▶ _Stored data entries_
════

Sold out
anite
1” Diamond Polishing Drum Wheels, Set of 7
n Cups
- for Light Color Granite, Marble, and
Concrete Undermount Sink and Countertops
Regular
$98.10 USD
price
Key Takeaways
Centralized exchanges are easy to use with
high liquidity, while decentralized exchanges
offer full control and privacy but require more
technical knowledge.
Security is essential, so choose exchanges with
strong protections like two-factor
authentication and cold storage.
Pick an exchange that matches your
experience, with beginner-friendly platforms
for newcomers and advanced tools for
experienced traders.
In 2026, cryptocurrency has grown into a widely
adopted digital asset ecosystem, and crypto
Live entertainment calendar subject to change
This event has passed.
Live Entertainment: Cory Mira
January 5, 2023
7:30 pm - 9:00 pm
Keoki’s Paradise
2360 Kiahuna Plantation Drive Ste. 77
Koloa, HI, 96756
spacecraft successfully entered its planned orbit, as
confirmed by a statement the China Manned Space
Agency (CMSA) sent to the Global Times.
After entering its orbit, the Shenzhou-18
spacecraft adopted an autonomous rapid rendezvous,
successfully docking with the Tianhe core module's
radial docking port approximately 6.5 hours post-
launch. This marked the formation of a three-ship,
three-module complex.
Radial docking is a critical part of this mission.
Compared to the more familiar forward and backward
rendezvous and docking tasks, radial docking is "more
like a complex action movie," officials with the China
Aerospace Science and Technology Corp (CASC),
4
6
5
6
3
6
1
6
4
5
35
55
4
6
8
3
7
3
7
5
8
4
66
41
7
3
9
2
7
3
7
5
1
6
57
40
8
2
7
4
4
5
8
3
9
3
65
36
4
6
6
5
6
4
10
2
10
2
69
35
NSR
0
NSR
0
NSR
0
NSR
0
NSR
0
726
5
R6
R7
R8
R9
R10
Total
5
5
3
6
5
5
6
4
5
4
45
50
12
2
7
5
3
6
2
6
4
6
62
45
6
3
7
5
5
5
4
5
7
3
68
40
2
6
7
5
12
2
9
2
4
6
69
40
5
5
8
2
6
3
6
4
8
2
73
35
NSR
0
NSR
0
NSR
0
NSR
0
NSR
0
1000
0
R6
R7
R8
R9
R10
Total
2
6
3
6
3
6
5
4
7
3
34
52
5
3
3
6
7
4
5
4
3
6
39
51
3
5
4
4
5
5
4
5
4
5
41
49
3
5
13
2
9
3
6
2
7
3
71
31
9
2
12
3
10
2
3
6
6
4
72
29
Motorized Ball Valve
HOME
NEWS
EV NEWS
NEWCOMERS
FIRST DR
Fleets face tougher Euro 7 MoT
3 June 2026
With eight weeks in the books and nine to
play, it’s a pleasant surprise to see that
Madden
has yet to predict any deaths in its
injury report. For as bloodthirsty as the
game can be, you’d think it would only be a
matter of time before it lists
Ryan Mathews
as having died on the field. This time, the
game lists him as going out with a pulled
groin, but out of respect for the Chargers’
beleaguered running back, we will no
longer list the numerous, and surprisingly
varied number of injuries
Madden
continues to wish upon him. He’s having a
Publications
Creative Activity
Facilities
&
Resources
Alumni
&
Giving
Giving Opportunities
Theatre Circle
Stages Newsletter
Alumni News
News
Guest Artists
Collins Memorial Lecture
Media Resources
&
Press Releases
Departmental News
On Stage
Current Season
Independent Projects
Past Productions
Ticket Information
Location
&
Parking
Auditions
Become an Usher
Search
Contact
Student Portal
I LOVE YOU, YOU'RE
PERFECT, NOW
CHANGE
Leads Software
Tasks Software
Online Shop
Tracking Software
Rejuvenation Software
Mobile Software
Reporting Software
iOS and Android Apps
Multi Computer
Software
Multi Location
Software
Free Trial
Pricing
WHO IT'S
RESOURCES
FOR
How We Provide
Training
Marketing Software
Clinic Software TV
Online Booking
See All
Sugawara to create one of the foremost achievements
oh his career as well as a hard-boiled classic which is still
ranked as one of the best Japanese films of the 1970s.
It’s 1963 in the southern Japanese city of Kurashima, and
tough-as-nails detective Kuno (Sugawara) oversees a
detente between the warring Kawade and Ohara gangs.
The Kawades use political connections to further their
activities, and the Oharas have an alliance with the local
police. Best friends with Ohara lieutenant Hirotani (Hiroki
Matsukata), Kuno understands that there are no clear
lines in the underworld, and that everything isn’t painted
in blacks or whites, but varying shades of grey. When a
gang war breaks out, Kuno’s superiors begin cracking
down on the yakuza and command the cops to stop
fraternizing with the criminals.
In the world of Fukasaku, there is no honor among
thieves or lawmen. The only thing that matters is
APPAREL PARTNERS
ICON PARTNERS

════

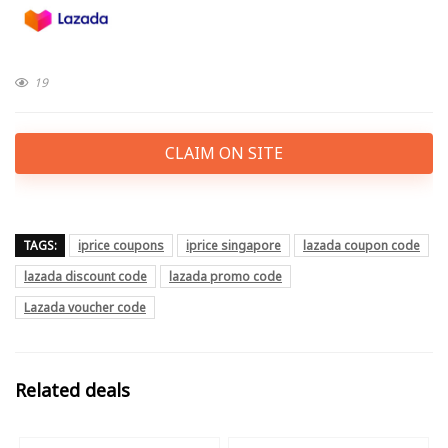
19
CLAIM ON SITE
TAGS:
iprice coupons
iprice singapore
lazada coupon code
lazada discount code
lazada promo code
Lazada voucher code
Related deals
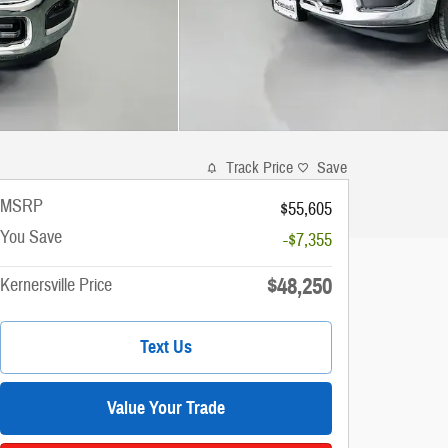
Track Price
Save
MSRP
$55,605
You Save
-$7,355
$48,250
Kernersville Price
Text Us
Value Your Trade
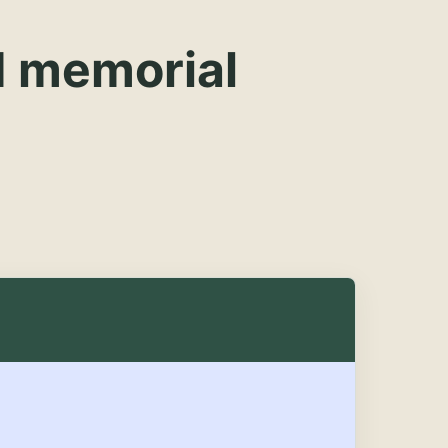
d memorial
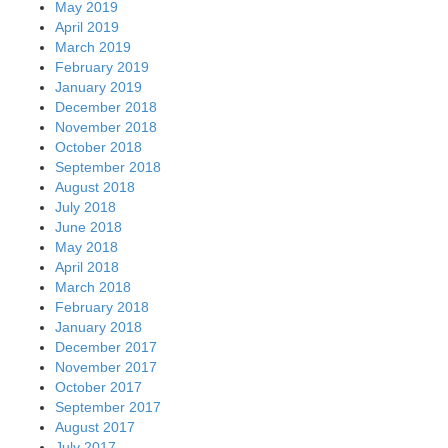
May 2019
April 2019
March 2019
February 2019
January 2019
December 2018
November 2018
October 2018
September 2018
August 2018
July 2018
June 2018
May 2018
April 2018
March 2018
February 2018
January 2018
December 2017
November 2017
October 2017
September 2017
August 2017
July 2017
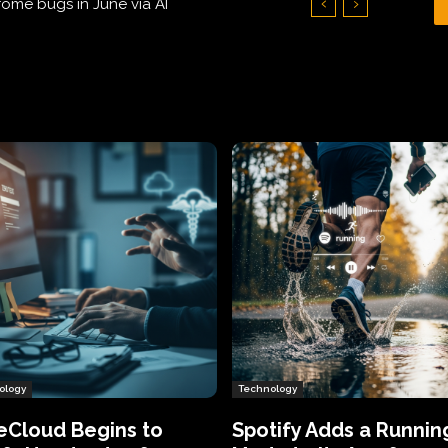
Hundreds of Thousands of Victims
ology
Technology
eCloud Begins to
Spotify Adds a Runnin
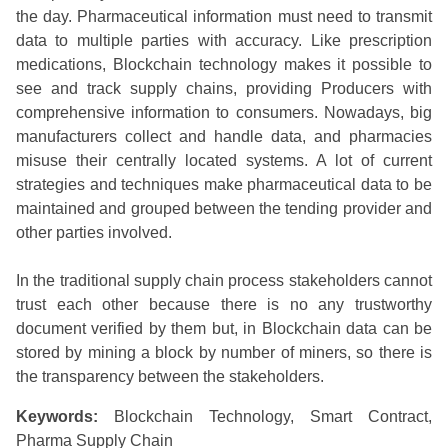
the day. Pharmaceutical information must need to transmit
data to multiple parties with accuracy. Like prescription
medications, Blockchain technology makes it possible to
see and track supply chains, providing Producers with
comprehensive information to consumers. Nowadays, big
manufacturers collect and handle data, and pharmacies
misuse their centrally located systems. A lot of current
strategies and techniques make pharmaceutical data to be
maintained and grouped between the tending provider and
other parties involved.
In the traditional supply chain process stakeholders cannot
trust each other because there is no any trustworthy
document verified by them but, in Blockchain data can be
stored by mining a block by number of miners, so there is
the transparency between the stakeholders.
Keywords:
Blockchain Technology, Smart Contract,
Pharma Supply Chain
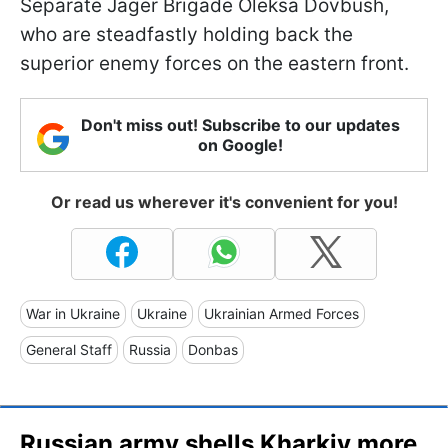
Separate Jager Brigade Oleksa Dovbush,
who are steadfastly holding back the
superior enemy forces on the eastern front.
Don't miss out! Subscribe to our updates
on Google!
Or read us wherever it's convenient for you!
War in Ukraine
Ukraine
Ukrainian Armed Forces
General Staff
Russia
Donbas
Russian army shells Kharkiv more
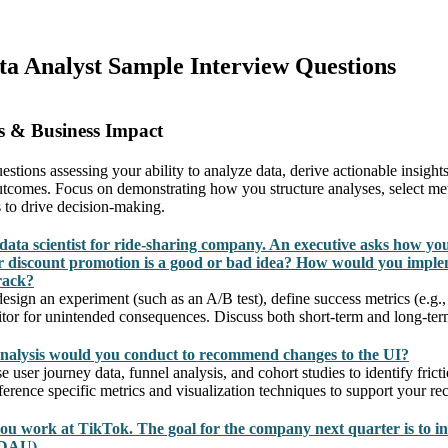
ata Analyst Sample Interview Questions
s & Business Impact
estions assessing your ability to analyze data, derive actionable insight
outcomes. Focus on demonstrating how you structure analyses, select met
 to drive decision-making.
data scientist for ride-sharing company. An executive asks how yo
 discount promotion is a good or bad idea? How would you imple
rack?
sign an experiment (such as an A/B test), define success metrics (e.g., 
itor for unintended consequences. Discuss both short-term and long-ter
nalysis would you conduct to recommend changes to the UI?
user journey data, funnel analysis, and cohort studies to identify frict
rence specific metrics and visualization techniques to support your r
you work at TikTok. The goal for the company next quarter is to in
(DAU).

════

▶ _About this task_
Extract each line from the entries above that contains the string "metrics".

▶ _Exercise output_
sign an experiment (such as an A/B test), define success metrics (e.g., 
rence specific metrics and visualization techniques to support your r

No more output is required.